Jay Rayner 

Street of shame

Restuarant review: London's Chinatown offers rude service, grotty decor and poor food. But Haozhan is changing all that, says Jay Rayner.
  
  


Haozhan

Address: 8 Gerrard Street, London W1

Telephone: 020 7434 3838

Meal for two, including service: £80

Haozhan is a pleasant restaurant staffed by nice waiters, with an interesting menu of well-prepared dishes. And most remarkably, it is on Gerrard Street, the main drag of London's Chinatown. Nice waiters? Interesting menu? Well-prepared dishes? Nobody goes to Gerrard Street for that these days. They go there to be shouted at by aggressive staff with personality disorders, and to eat food that will make them wake up the next morning feeling like a cat has slept in their mouth.

True, the service in Chinatown always left something to be desired. I remember, nearly 20 years ago, eating a meal on Gerrard Street where the food took so long to arrive the sizzling dishes had gone sizzleless before reaching us. The waiters were so contemptuous of us that they made the noise with their lips as they brought the food to the table. When we refused to pay the pre-added tip, cooks clutching machetes came out of the kitchen to make sure we left. Quickly. Oh, happy days. But this, like the pathologically angry waiters at Wong Kei, was part of the pantomime. Generally though, a thriving Chinese population here ensured the food would be good if not excellent.

In the past 10 years, increased competition, causing a shortage of skilled chefs combined with an obsession with the bottom line, has resulted in a charge down market at such speed it's only a surprise the restaurateurs haven't all got nosebleeds. The waiters on Gerrard Street are, for the most part, still aggressive and rude, but the food no longer excuses it. All the good Chinese places in London are generally not in Chinatown: the Royal China Group, Hakkasan and Yauatcha, Shanghai Blues, Taiwan Village and Snazz Sichuan. My old favourite Yming and the new arrival Bar Shu may be only just across Shaftesbury Avenue in Soho but that location is a declaration of intent. It says: believe us, we are not like that shower over there.

But then there's Haozhan, whose chef, Chee Loong Cheong, used to work at Hakkasan, and where the menu doesn't just tour the predictable Cantonese staples but flirts with the occasional Japanese or Thai flavour. It even looks different: instead of going for decor reminiscent of your auntie's in Penge, like all the others on the strip, this one is modern with lots of clean lines, the walls fitted with mirrors and jade-green panels. And, whisper it, the waiters smile.

The kitchen has a particular talent for deep frying, to produce items that are crisp but greaseless. A starter of crispy quail with chilli and salt, a dish familiar to me from Hakkasan's sister restaurant Yautatcha but available here at two-thirds of the price, brought two whole birds in a light, crisp batter sprinkled with aromatics which managed not to overwhelm the gaminess of the birds.
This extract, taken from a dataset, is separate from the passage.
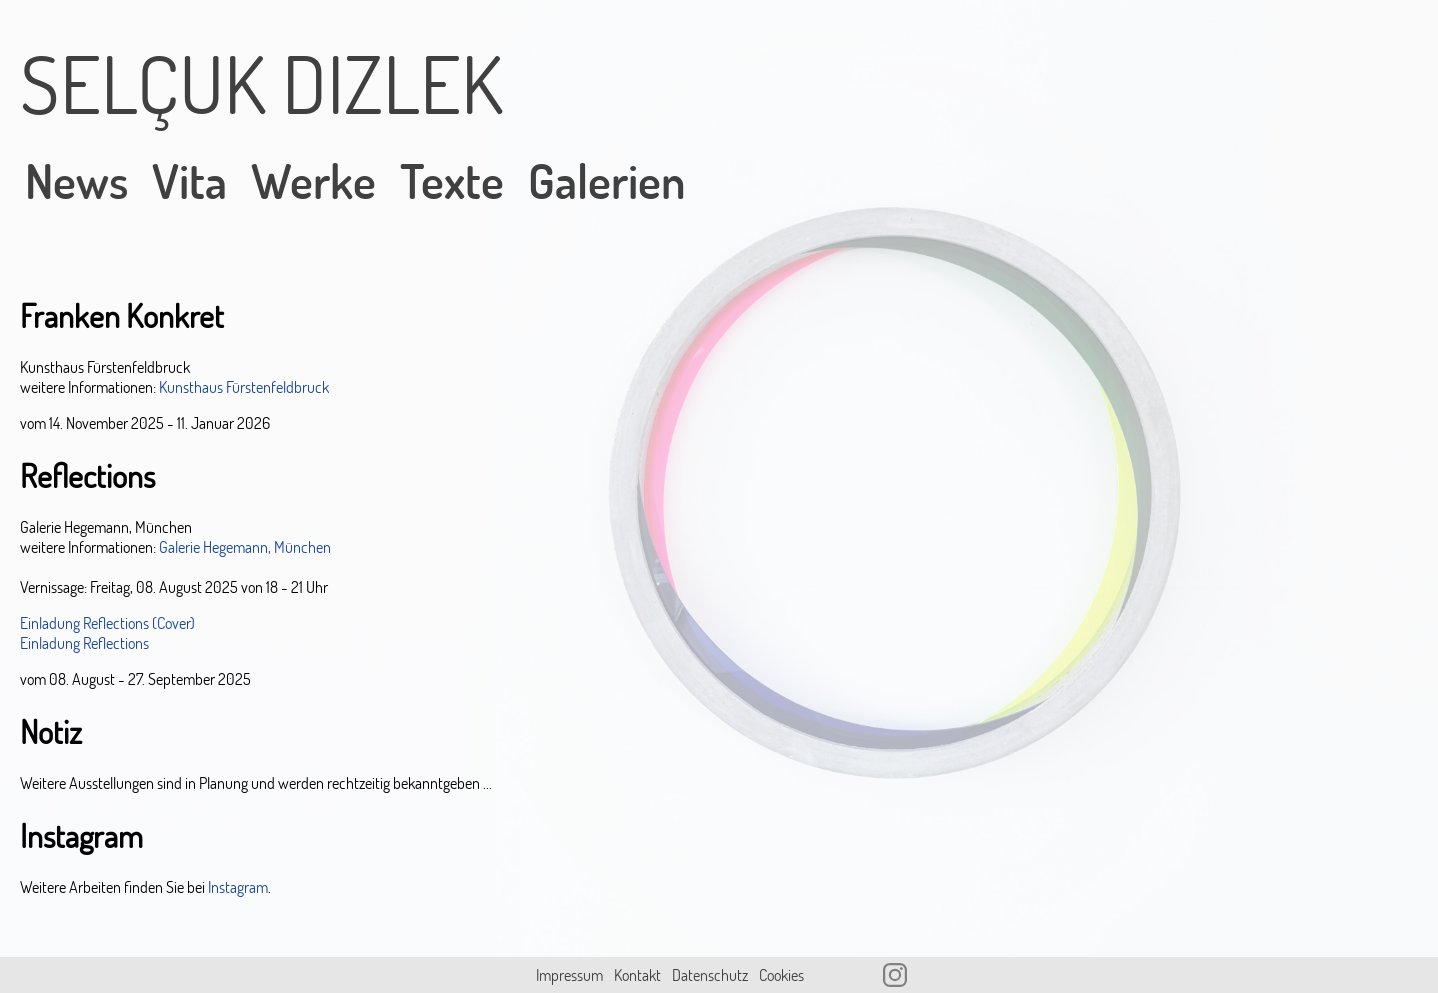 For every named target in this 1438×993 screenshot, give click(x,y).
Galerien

Curry soft-shell crab sounded distinctly worrying (which was why we ordered it) but happily wasn't, the delicate creatures gently battered and sprinkled with shards of a fiery spice mix. My companion and I were divided over the spare ribs with a coffee sauce, which is to say he thought them odd in a bad way and I thought them odd in a good way. Yes, there was a bitterness to the sweet glaze on the thick meaty ribs, but also a certain fragrance which reminded me of rosemary. My friend's uncertainty didn't trouble me. It meant I got to finish them.

We agreed about the star dish, the silver cod with a dry XO sauce of minced prawns and chillies. The generous slabs of fish had first been sealed off, but so sensitively that as you cut through the outer skin, the huge flakes of pearly fish fell apart. The XO part of this plateful simply cut through the richness. I would come here for this dish alone.

Some other things didn't startle, such as underpowered scallops with macadamia nuts and stir-fried vegetables including a surfeit of out-of-season asparagus. The latter also turned up in a dish of Szechuan vegetables, which was more notable for the strands of silky tofu. Haozhan makes its own tofu, and there's a whole list of dishes using it which we should have tried but didn't.

Convinced the Haozhan cooks were gods of the deep-fat fryer, we ordered their deep-fried ice cream, not least because it sounded like the sort of thing which would earn an indulgent mother a parenting order if she served it up to her kids. I'm not sure it isn't, the ice cream buried under a sugared donut-like shell. Perhaps it's best avoided in favour of their calming and light pumpkin cream. As to Haozhan, it may well be the only good reason to visit Gerrard Street right now.